How health systems are competing with AI search tools for patients
It’s the ultimate showdown: Hospital vs. Dr. Robot.
• 4 min read
Caroline Catherman is a reporter at Healthcare Brew, where she focuses on major payers, health insurance developments, Medicare and Medicaid, policy, and health tech.
AI tools like chatbots and Google’s AI Overviews are changing the way patients find health information, and health systems are taking note.
About 79% of adults in the US turn to the internet for answers to their health questions, per an April 2025 survey from the University of Pennsylvania’s Annenberg Public Policy Center. Some 31% of users say AI Overviews “often” or “always” give them the answer they need.
According to OpenAI, 230+ million people across the world ask ChatGPT health and wellness questions each week. On Jan. 7, the company announced ChatGPT Health, a dedicated search engine for those queries.

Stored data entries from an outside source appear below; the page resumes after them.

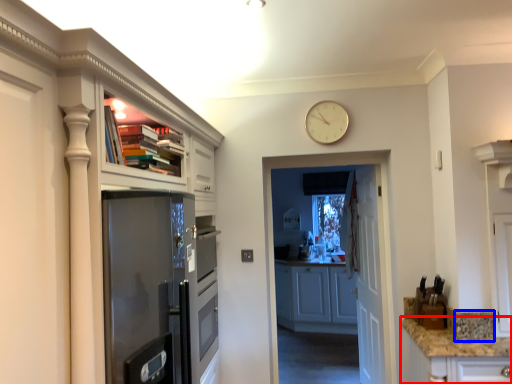 Question: Which of the following is the closest to the observer, counter top (highlighted by a red box) or gray (highlighted by a blue box)?

Choices:
 (A) counter top
 (B) gray

Answer: (A) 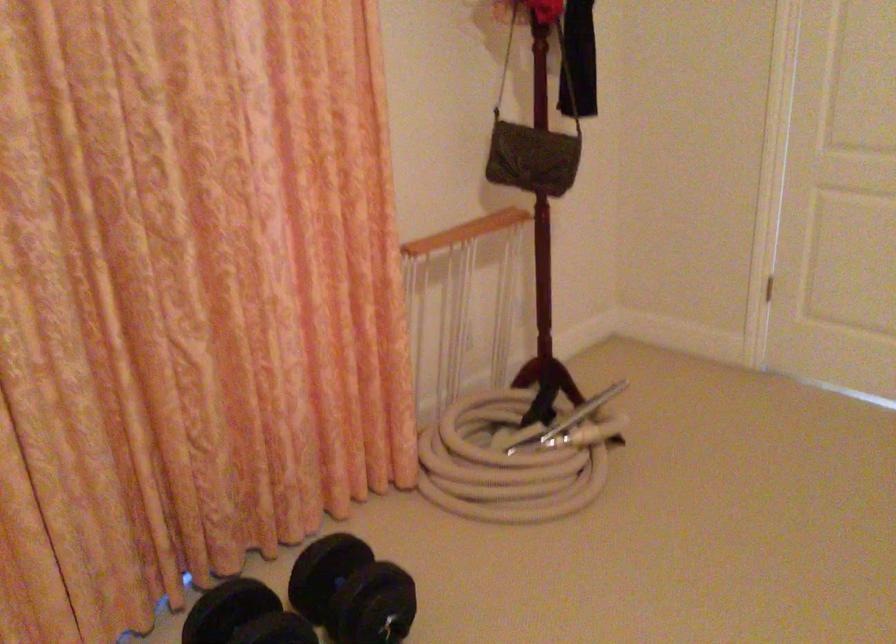 Locate an element on the screen. The width and height of the screenshot is (896, 644). white door handle is located at coordinates (762, 283). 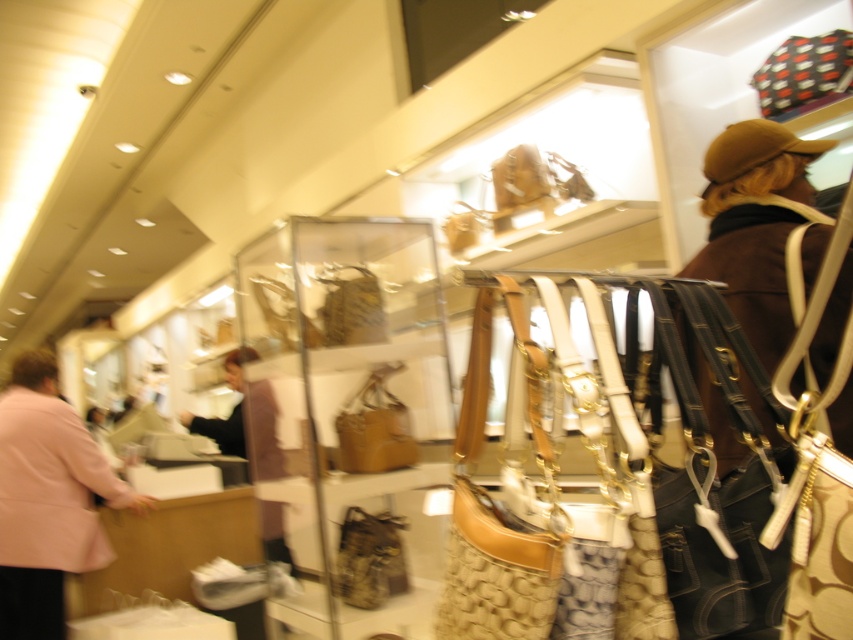 Question: Which point is closer to the camera?

Choices:
 (A) leather bag at center
 (B) matte brown leather handbag at center

Answer: (A)

Question: Among these points, which one is farthest from the camera?

Choices:
 (A) (97, 552)
 (B) (405, 448)
 (C) (363, 572)

Answer: (A)

Question: Is pink fabric coat at left closer to camera compared to matte brown leather handbag at center?

Choices:
 (A) yes
 (B) no

Answer: (B)

Question: Estimate the real-world distances between objects in this image. Which object is closer to the leather bag at center?

Choices:
 (A) pink fabric coat at left
 (B) matte brown leather handbag at center

Answer: (B)

Question: Is pink fabric coat at left positioned at the back of matte brown leather handbag at center?

Choices:
 (A) yes
 (B) no

Answer: (A)

Question: Does pink fabric coat at left have a lesser width compared to leather bag at center?

Choices:
 (A) yes
 (B) no

Answer: (B) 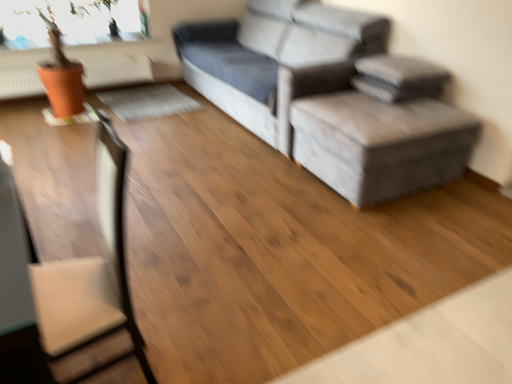 Image resolution: width=512 pixels, height=384 pixels. Identify the location of free space that is in between gray fabric couch at upper right and brown leather swivel chair at left. (210, 201). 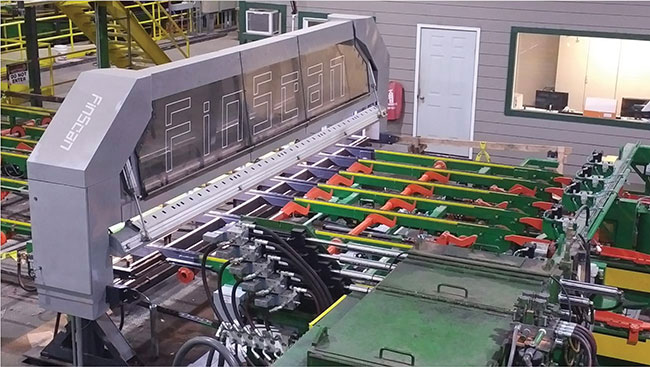 Identify the location of stairs. Image resolution: width=650 pixels, height=367 pixels. (145, 41). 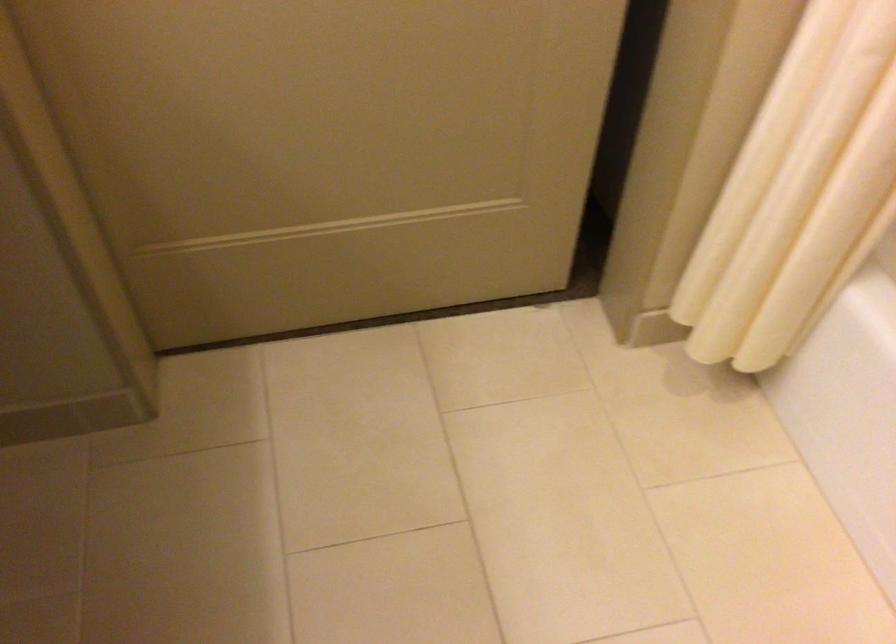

OpenAI and other tech companies like Amazon One Medical and Anthropic, which have created similar tools, emphasize their programs are not designed to replace medical advice and will refer patients to medical care if needed.
But when Google gives an AI overview, organic click-through rates for search results are only 0.6%, compared to 1.6% when Google doesn’t give an AI overview, per September 2025 data from digital marketing agency Seer Interactive. This means potential patients are clicking less on healthcare providers’ websites, which “puts the primary source of [historical] new patient acquisition for health systems at risk,” Ann Bilyew, president of WebMD Ignite, a B2B growth partner for healthcare organizations, told us.
In this new era, healthcare systems are changing how they attract new patients.
Planning for the future. Matt Eaves, VP of digital marketing for Cleveland, Ohio-based University Hospitals, told Healthcare Brew he’s seen a dip in the number of visits to the health system’s website as AI becomes a more common search tool. The shift is not large enough to hurt patient acquisition “yet,” but he fears it could in the future.
“Digital search has been a core part of our patient acquisition strategy. So for sure, [AI] is having an impact,” Eaves said.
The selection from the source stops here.